** Exercise prompt **
From the line that includes "rů, tlouštěk a" to the last line of the records, inclusive, repeat each line exactly.

** Provided data **

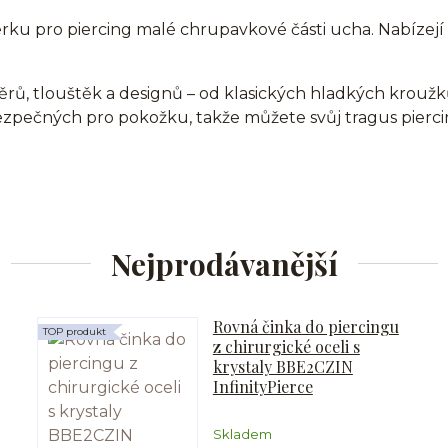
u pro piercing malé chrupavkové části ucha. Nabízejí el
rů, tlouštěk a designů – od klasických hladkých krouž
bezpečných pro pokožku, takže můžete svůj tragus pierci
Nejprodávanější
Rovná činka do piercingu
TOP produkt
z chirurgické oceli s
krystaly BBE2CZIN
InfinityPierce
Skladem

** Task answer **
rů, tlouštěk a designů – od klasických hladkých krouž
bezpečných pro pokožku, takže můžete svůj tragus pierci
Nejprodávanější
Rovná činka do piercingu
TOP produkt
z chirurgické oceli s
krystaly BBE2CZIN
InfinityPierce
Skladem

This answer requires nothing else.